All of the data, word for word and free of pictures, is the expected result.

-- RECORDS TO PROCESS follows --

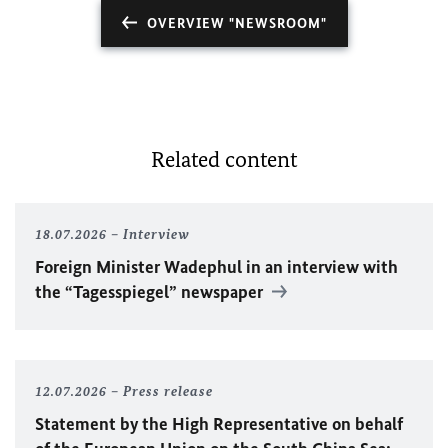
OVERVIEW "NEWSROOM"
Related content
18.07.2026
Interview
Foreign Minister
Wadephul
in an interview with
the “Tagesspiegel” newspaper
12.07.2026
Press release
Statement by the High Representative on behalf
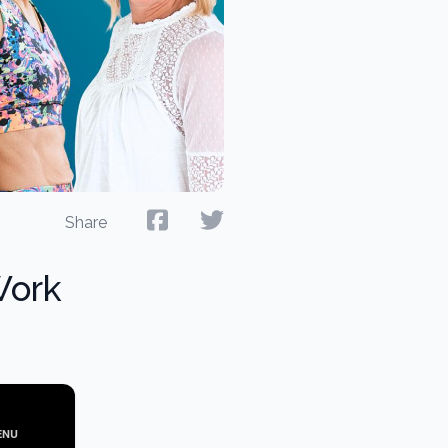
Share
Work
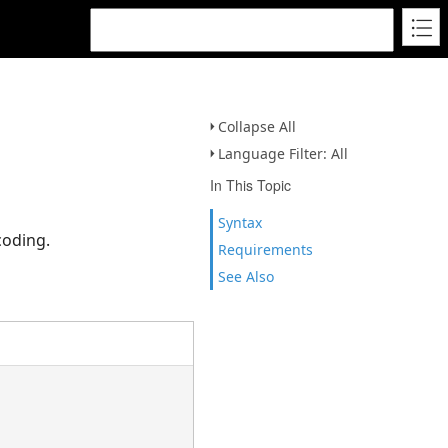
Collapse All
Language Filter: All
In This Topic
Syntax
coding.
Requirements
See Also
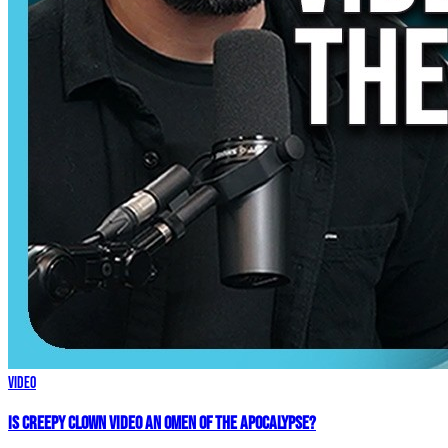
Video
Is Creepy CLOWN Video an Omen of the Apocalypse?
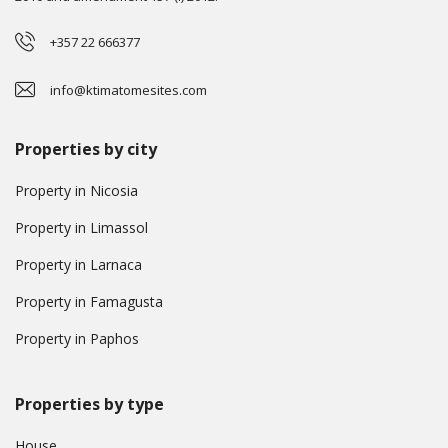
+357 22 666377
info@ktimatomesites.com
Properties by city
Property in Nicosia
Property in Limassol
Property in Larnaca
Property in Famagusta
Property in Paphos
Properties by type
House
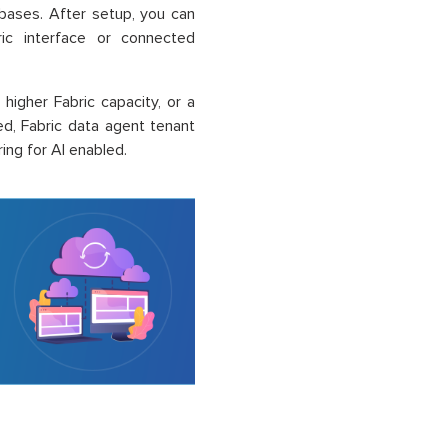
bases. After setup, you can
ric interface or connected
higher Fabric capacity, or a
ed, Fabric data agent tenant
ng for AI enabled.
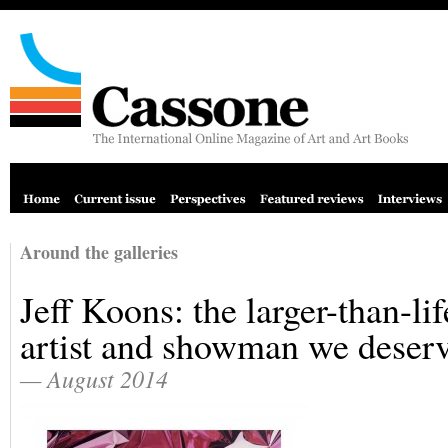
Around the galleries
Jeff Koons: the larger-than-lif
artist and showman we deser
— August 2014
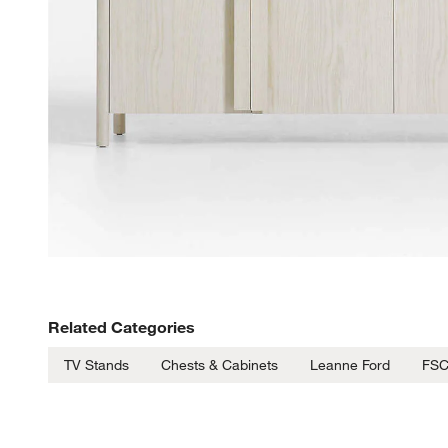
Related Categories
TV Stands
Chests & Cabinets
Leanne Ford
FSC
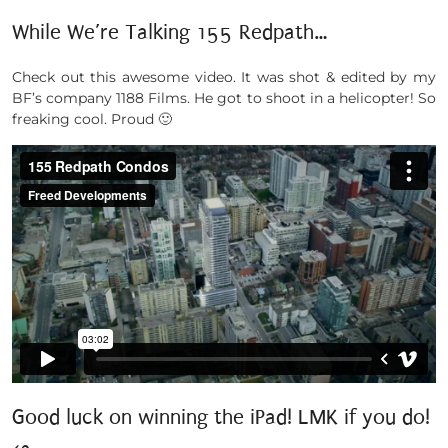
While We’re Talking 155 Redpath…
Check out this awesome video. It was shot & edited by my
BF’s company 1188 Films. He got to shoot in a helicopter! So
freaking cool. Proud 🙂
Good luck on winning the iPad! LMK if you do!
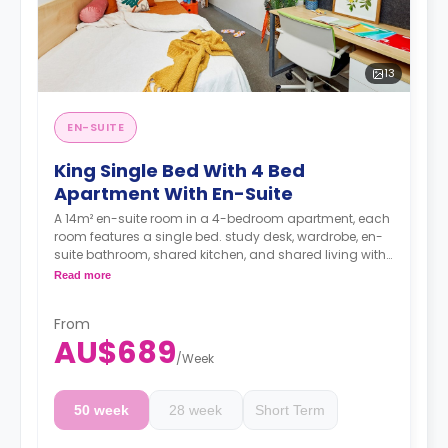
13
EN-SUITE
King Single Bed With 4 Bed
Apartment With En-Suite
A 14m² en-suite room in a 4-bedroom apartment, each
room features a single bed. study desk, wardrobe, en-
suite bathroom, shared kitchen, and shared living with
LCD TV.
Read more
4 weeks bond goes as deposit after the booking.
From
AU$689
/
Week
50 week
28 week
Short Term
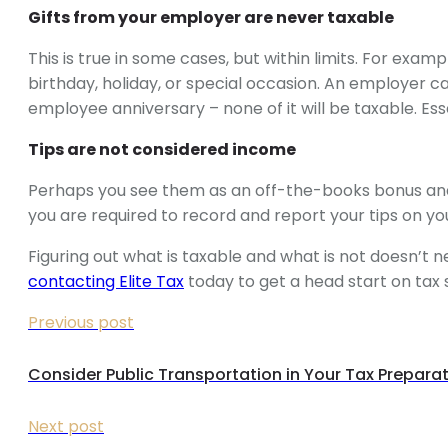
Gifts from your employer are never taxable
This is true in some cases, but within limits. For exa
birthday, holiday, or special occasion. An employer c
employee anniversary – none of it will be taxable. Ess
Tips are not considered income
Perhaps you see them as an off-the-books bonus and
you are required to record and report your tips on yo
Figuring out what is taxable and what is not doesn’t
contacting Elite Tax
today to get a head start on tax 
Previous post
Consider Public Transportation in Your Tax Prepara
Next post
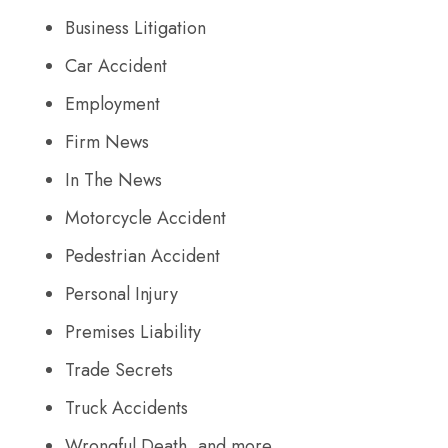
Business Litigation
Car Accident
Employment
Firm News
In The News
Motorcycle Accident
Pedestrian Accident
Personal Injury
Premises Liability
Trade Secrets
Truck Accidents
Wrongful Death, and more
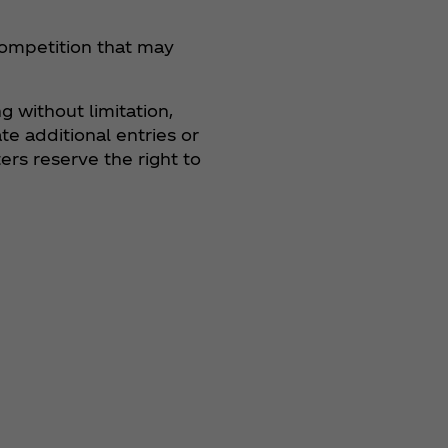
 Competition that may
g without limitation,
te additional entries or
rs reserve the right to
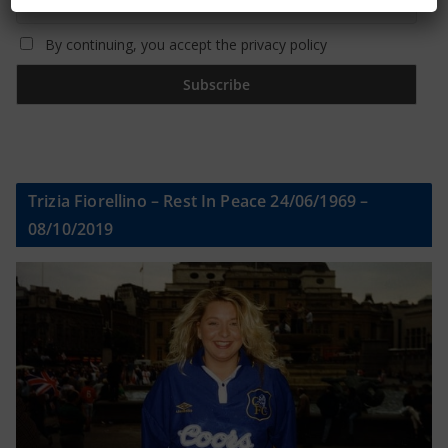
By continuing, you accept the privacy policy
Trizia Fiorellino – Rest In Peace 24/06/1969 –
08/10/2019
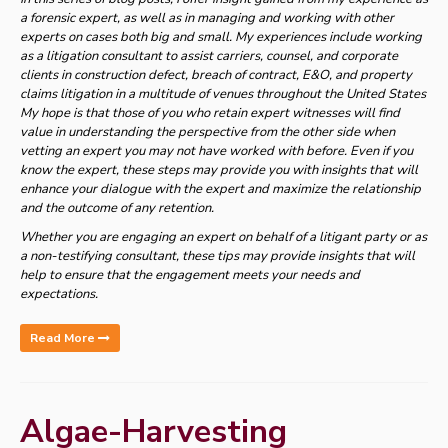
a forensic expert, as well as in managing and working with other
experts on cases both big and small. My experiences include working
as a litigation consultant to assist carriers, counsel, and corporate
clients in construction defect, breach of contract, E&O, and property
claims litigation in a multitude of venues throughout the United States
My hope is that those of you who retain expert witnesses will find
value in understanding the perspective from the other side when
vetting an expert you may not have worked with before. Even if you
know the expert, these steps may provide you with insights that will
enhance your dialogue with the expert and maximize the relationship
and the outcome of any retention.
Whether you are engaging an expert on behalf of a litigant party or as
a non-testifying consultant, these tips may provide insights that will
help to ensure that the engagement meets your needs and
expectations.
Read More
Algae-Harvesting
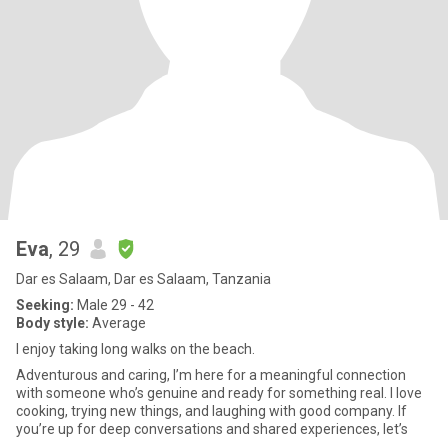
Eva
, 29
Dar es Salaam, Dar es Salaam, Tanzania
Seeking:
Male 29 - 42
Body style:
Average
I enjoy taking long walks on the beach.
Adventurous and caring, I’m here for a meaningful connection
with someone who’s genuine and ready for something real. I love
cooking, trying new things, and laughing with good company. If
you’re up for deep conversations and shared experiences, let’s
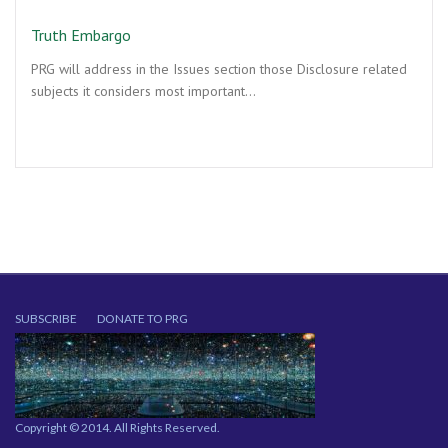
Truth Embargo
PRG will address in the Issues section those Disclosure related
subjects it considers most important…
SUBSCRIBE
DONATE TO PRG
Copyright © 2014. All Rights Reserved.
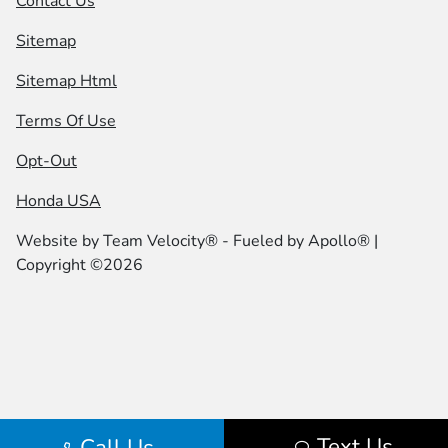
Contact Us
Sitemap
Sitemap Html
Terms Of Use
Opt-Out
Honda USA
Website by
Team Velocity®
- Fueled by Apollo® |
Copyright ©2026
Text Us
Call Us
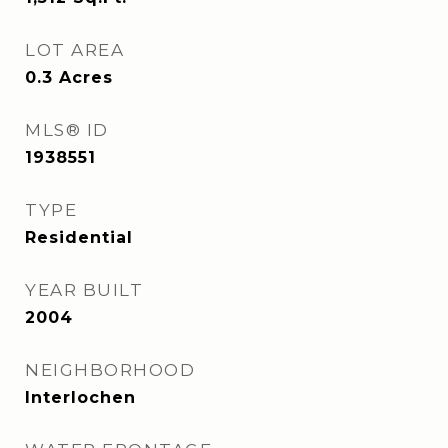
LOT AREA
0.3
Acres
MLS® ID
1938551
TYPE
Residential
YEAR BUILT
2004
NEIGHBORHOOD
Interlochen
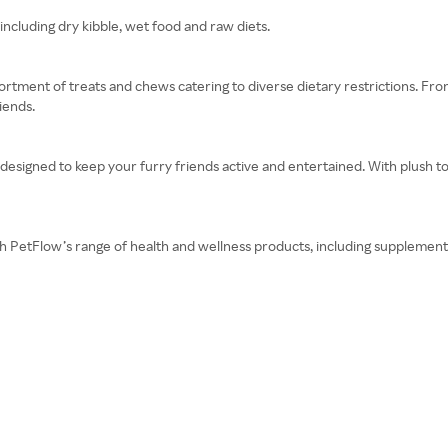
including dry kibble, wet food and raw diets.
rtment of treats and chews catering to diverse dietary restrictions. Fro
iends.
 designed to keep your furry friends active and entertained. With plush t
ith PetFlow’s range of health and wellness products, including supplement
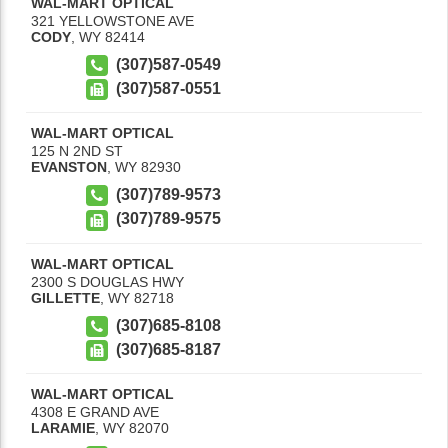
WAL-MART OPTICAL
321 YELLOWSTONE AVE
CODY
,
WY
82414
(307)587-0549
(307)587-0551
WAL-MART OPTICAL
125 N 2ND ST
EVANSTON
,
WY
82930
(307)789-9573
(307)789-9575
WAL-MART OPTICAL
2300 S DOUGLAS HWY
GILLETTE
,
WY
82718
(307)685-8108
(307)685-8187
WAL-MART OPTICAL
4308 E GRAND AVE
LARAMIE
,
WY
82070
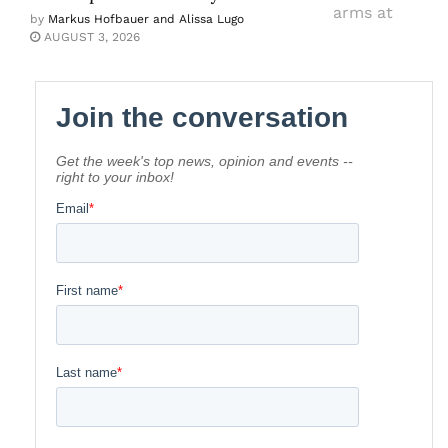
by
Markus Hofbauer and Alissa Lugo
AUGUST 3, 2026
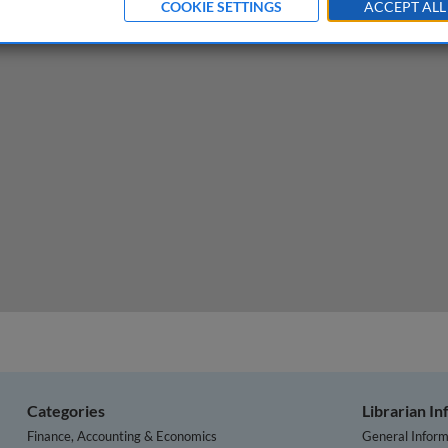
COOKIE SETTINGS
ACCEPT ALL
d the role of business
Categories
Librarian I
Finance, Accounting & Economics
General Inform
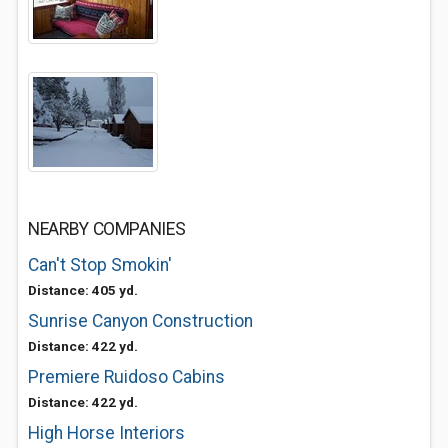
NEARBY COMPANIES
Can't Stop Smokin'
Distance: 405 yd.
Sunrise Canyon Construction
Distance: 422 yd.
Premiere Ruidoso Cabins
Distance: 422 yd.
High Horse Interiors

-- RECORDS TO PROCESS concluded --

■ ANSWER TO THE PROBLEM
OVERVIEW "NEWSROOM"
Related content
18.07.2026
Interview
Foreign Minister
Wadephul
in an interview with
the “Tagesspiegel” newspaper
12.07.2026
Press release
Statement by the High Representative on behalf
Share
Work
Collapse All
Language Filter: All
In This Topic
Syntax
coding.
Requirements
See Also
Video
Is Creepy CLOWN Video an Omen of the Apocalypse?
+357 22 666377
info@ktimatomesites.com
Properties by city
Property in Nicosia
Property in Limassol
Property in Larnaca
Property in Famagusta
Property in Paphos
Properties by type
House
bases. After setup, you can
ric interface or connected
higher Fabric capacity, or a
ed, Fabric data agent tenant
ng for AI enabled.
Around the galleries
Jeff Koons: the larger-than-lif
artist and showman we deser
— August 2014
Related Categories
TV Stands
Chests & Cabinets
Leanne Ford
FSC
While We’re Talking 155 Redpath…
Check out this awesome video. It was shot & edited by my
BF’s company 1188 Films. He got to shoot in a helicopter! So
freaking cool. Proud 🙂
Good luck on winning the iPad! LMK if you do!
13
EN-SUITE
King Single Bed With 4 Bed
Apartment With En-Suite
A 14m² en-suite room in a 4-bedroom apartment, each
room features a single bed. study desk, wardrobe, en-
suite bathroom, shared kitchen, and shared living with
LCD TV.
Read more
4 weeks bond goes as deposit after the booking.
From
AU$689
/
Week
50 week
28 week
Short Term
Gifts from your employer are never taxable
This is true in some cases, but within limits. For exa
birthday, holiday, or special occasion. An employer c
employee anniversary – none of it will be taxable. Ess
Tips are not considered income
Perhaps you see them as an off-the-books bonus and
you are required to record and report your tips on yo
Figuring out what is taxable and what is not doesn’t
contacting Elite Tax
today to get a head start on tax 
Previous post
Consider Public Transportation in Your Tax Prepara
Next post
Business Litigation
Car Accident
Employment
Firm News
In The News
Motorcycle Accident
Pedestrian Accident
Personal Injury
Premises Liability
Trade Secrets
Truck Accidents
Wrongful Death, and more
 Competition that may
g without limitation,
te additional entries or
rs reserve the right to
By continuing, you accept the privacy policy
Trizia Fiorellino – Rest In Peace 24/06/1969 –
08/10/2019
a forensic expert, as well as in managing and working with other
experts on cases both big and small. My experiences include working
as a litigation consultant to assist carriers, counsel, and corporate
clients in construction defect, breach of contract, E&O, and property
claims litigation in a multitude of venues throughout the United States
My hope is that those of you who retain expert witnesses will find
value in understanding the perspective from the other side when
vetting an expert you may not have worked with before. Even if you
know the expert, these steps may provide you with insights that will
enhance your dialogue with the expert and maximize the relationship
and the outcome of any retention.
Whether you are engaging an expert on behalf of a litigant party or as
a non-testifying consultant, these tips may provide insights that will
help to ensure that the engagement meets your needs and
expectations.
Read More
Algae-Harvesting
Eva
, 29
Dar es Salaam, Dar es Salaam, Tanzania
Seeking:
Male 29 - 42
Body style:
Average
I enjoy taking long walks on the beach.
Adventurous and caring, I’m here for a meaningful connection
with someone who’s genuine and ready for something real. I love
cooking, trying new things, and laughing with good company. If
you’re up for deep conversations and shared experiences, let’s
Truth Embargo
PRG will address in the Issues section those Disclosure related
subjects it considers most important…
SUBSCRIBE
DONATE TO PRG
Copyright © 2014. All Rights Reserved.
Contact Us
Sitemap
Sitemap Html
Terms Of Use
Opt-Out
Honda USA
Website by
Team Velocity®
- Fueled by Apollo® |
Copyright ©2026
Text Us
Call Us
LOT AREA
0.3
Acres
MLS® ID
1938551
TYPE
Residential
YEAR BUILT
2004
NEIGHBORHOOD
Interlochen
including dry kibble, wet food and raw diets.
rtment of treats and chews catering to diverse dietary restrictions. Fro
iends.
 designed to keep your furry friends active and entertained. With plush t
ith PetFlow’s range of health and wellness products, including supplement
WAL-MART OPTICAL
321 YELLOWSTONE AVE
CODY
,
WY
82414
(307)587-0549
(307)587-0551
WAL-MART OPTICAL
125 N 2ND ST
EVANSTON
,
WY
82930
(307)789-9573
(307)789-9575
WAL-MART OPTICAL
2300 S DOUGLAS HWY
GILLETTE
,
WY
82718
(307)685-8108
(307)685-8187
WAL-MART OPTICAL
4308 E GRAND AVE
LARAMIE
,
WY
82070
by
Markus Hofbauer and Alissa Lugo
AUGUST 3, 2026
COOKIE SETTINGS
ACCEPT ALL
d the role of business
Categories
Librarian I
Finance, Accounting & Economics
General Inform
NEARBY COMPANIES
Can't Stop Smokin'
Distance: 405 yd.
Sunrise Canyon Construction
Distance: 422 yd.
Premiere Ruidoso Cabins
Distance: 422 yd.
High Horse Interiors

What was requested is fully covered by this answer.